天海僧正は鶴岡城主酒井忠勝に働きかけ、天保2年(1645)藩主は社殿を寄進した。
爾来、歴代の藩主の崇敬庇護のもと維持されてきた。
明治時代に東照宮は東照社と改められ、現在の社殿(3間5間)は昭和55年(1980)に解体復元したものである。天宥別当の勧請のねらいは、東照権現を山中に祀ることによって山威を高め、この頃緊張の度を加えつつあった庄内藩との関係を円滑なものにすることにあった。

霊祭殿
霊祭殿_1
霊祭殿_2
出羽三山は往古より祖霊安鎮のお山とされ、深い信仰をあつめており、ご先祖の御霊を供養する風習が現在も盛んに行われている。
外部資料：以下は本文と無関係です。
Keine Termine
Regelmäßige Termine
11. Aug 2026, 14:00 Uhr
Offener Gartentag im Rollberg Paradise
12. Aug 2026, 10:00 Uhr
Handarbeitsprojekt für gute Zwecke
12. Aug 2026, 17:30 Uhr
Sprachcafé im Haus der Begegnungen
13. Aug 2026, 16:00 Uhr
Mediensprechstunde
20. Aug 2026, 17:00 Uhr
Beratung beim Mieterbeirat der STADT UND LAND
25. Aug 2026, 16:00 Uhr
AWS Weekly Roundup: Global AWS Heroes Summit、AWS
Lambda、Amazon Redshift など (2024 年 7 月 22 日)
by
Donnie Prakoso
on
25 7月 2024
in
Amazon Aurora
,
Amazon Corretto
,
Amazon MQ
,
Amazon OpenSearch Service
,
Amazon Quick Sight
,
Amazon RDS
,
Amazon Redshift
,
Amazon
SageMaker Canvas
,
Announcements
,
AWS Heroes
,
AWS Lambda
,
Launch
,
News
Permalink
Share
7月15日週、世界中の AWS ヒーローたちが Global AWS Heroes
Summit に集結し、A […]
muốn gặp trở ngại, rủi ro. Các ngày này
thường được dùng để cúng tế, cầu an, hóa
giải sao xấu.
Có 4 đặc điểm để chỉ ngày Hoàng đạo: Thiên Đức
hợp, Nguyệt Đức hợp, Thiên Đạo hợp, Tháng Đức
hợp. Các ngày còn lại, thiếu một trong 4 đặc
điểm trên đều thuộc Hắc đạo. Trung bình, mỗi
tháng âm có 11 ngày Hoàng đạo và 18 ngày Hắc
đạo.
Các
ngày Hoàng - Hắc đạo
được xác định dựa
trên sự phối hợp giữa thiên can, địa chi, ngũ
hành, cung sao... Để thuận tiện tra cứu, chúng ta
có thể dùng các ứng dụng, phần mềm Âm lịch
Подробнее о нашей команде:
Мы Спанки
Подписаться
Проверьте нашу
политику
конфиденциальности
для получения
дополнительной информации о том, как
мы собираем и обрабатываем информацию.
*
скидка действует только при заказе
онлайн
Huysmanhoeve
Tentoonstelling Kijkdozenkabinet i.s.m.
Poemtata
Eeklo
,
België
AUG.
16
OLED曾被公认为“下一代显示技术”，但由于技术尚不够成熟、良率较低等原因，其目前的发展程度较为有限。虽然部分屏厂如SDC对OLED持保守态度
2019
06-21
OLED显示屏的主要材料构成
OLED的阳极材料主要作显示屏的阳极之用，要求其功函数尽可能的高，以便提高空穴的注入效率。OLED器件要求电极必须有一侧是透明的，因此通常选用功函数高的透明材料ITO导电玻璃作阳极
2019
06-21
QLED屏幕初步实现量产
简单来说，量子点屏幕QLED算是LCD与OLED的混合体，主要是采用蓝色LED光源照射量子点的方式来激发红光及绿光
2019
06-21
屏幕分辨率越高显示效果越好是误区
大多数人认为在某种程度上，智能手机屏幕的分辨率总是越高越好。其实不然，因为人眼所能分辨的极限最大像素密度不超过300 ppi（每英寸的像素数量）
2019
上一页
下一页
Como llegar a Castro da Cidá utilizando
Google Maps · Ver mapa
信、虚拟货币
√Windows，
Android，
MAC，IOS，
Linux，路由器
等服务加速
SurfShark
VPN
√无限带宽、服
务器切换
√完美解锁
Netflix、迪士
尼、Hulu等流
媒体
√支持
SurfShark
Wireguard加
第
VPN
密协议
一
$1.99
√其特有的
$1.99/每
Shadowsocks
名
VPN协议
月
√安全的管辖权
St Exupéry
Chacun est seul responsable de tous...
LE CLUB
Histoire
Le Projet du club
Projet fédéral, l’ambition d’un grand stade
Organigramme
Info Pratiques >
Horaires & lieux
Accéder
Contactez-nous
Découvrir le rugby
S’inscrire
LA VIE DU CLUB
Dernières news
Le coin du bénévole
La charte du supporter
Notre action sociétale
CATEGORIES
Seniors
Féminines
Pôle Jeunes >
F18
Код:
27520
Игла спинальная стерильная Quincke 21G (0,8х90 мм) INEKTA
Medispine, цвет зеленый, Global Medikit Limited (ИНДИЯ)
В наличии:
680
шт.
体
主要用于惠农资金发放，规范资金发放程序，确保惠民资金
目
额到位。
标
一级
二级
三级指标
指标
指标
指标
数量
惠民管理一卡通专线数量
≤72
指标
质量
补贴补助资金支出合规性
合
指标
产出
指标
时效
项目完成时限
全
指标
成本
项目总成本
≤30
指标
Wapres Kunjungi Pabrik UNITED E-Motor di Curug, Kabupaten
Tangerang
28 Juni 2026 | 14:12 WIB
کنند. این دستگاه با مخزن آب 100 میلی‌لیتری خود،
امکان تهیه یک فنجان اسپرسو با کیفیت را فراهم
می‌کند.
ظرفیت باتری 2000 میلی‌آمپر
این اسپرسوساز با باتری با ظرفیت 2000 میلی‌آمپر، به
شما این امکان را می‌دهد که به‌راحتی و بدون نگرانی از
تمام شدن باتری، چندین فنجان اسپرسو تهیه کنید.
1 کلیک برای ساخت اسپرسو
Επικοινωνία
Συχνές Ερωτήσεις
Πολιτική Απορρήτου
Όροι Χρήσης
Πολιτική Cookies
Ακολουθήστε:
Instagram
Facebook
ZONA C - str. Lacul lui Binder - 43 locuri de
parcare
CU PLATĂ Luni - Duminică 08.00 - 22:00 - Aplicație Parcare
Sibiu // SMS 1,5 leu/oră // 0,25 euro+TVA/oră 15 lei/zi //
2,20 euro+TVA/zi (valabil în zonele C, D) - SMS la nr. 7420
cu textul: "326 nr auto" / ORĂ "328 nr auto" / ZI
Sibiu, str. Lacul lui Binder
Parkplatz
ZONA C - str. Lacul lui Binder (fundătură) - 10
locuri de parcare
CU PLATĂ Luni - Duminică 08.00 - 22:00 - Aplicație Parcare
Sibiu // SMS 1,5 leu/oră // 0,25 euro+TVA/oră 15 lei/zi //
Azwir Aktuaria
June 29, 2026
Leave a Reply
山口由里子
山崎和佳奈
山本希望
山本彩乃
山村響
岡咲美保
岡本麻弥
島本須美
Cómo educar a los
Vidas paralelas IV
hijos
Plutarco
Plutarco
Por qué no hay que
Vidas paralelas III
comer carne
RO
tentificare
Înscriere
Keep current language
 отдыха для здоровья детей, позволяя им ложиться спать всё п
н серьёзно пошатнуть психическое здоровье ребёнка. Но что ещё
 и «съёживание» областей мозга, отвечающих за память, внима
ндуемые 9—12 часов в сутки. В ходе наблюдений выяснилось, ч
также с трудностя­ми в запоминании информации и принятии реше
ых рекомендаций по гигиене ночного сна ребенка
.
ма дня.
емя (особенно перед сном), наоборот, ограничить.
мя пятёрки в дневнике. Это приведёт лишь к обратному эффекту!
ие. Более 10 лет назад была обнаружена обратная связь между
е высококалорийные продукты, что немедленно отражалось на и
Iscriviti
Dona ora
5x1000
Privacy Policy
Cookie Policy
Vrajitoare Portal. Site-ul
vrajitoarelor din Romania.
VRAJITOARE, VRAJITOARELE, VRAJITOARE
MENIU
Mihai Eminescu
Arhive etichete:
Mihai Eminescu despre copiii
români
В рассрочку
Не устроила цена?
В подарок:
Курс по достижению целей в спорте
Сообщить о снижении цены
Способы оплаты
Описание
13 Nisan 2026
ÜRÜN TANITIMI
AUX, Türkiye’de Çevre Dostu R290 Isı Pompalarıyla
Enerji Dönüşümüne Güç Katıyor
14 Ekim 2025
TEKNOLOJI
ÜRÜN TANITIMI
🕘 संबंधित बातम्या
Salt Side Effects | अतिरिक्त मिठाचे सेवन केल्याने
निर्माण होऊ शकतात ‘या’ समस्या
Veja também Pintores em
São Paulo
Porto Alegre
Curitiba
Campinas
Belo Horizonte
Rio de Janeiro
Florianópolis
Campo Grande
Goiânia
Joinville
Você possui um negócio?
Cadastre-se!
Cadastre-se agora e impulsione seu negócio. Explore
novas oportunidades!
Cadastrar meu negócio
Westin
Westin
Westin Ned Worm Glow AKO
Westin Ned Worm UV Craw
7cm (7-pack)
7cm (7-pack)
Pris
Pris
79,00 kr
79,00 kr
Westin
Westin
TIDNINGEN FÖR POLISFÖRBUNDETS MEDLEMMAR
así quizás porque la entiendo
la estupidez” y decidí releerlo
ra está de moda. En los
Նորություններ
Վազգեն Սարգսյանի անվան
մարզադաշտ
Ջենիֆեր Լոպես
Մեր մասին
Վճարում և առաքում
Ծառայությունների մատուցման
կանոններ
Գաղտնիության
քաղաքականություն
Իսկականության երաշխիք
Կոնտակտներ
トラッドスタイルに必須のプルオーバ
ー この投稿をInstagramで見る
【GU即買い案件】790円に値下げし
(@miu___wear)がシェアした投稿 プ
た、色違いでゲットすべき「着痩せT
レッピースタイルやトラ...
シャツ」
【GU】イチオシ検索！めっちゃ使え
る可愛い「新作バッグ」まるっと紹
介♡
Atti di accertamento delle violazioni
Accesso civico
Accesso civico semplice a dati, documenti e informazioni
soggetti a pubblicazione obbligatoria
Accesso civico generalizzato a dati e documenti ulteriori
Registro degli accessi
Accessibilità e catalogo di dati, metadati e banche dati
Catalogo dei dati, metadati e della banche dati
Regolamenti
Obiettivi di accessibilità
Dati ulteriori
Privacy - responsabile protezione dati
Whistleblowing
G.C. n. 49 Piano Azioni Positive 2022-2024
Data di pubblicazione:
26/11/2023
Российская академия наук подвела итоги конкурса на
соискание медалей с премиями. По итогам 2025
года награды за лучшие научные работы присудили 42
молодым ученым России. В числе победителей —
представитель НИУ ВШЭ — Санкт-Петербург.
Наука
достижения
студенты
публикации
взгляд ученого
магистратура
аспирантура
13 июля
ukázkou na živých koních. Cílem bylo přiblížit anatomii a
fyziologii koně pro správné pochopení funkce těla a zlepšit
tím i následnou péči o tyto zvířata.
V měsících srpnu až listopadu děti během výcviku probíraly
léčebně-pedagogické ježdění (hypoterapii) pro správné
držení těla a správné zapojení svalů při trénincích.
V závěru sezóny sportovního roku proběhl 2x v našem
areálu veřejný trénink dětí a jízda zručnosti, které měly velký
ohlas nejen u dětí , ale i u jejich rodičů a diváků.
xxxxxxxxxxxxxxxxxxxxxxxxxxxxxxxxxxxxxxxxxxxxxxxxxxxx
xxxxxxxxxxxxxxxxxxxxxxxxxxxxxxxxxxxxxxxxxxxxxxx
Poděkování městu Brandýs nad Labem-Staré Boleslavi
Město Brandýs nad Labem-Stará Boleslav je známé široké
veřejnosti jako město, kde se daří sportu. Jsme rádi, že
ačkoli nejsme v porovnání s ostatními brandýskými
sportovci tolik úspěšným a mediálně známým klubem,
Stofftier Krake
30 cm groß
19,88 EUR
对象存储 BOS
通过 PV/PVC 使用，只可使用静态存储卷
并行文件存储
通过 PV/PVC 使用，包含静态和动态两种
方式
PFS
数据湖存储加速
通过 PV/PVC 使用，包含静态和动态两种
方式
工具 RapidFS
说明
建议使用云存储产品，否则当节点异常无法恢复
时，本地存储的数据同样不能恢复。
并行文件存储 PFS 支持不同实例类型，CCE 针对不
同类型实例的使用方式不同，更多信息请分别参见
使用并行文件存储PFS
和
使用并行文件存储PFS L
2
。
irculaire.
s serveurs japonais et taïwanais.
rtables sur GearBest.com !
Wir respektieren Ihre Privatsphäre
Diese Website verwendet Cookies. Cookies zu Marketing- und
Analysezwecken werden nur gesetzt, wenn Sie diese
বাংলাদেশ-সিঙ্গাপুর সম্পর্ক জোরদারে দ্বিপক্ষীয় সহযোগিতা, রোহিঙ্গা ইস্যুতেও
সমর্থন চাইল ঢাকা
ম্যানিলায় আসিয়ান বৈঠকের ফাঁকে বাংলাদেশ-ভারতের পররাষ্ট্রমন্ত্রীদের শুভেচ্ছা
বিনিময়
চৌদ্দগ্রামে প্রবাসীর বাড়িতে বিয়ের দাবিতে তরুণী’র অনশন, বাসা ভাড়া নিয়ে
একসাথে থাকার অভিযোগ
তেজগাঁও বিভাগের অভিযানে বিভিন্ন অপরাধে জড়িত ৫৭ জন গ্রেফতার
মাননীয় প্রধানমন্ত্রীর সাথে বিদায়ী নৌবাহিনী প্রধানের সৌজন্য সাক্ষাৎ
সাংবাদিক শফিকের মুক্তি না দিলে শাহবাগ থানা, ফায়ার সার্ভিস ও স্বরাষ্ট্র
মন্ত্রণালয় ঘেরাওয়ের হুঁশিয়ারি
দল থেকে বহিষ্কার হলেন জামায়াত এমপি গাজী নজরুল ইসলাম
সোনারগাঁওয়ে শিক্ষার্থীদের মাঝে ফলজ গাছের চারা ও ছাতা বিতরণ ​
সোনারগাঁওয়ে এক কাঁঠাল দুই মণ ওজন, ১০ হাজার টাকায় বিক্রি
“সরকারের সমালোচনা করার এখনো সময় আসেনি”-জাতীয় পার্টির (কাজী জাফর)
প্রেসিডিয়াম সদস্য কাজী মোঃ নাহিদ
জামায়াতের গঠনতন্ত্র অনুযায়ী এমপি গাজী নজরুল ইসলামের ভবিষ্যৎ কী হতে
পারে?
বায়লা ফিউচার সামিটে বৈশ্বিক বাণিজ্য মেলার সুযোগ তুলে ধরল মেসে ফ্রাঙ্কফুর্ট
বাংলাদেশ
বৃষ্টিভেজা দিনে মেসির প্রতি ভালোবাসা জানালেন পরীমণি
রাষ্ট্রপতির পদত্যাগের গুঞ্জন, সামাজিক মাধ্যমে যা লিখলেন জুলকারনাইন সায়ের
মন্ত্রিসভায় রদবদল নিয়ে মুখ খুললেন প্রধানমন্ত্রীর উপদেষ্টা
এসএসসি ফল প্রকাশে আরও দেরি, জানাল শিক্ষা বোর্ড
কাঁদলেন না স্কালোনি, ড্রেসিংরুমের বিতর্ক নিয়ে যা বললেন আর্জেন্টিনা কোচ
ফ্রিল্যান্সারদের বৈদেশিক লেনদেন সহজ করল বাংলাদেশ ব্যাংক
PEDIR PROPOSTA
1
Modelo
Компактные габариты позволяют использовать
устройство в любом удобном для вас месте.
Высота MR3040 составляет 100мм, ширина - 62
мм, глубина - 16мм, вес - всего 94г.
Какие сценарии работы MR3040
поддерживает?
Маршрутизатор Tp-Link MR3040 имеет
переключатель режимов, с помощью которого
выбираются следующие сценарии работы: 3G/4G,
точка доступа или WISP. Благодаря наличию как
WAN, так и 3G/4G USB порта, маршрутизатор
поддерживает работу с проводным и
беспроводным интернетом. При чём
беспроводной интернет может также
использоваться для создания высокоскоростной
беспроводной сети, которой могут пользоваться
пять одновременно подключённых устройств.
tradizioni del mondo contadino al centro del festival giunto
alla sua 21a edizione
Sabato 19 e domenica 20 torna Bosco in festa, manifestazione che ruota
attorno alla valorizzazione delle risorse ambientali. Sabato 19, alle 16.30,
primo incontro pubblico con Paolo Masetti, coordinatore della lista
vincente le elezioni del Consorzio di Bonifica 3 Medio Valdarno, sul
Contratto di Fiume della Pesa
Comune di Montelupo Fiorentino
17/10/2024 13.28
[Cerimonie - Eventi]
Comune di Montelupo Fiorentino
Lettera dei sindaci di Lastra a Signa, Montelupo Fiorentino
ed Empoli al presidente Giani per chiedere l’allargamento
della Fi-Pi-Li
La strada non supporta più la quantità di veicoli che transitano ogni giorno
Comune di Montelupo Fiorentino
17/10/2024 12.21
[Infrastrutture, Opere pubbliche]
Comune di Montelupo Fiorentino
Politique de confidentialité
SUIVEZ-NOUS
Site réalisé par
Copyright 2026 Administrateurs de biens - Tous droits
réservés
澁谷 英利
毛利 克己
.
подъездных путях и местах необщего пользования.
単層入母屋千鳥破風五間社造りの本殿に次ぐ、荘厳な建物で昭和58年に再建されたものである。
神輿社
羽黒山・月山・湯殿山の散々の神輿が収納されているそうだ。
神輿社_1
神輿社_2
俳聖芭蕉像と石碑
松尾芭蕉は、当然の事ながらこの出羽三山にもやってきた。そして、阿闍梨に拝謁し、その翌日には、句会を開催したそうだ。顛末は、『奥の細道』に記されている通り。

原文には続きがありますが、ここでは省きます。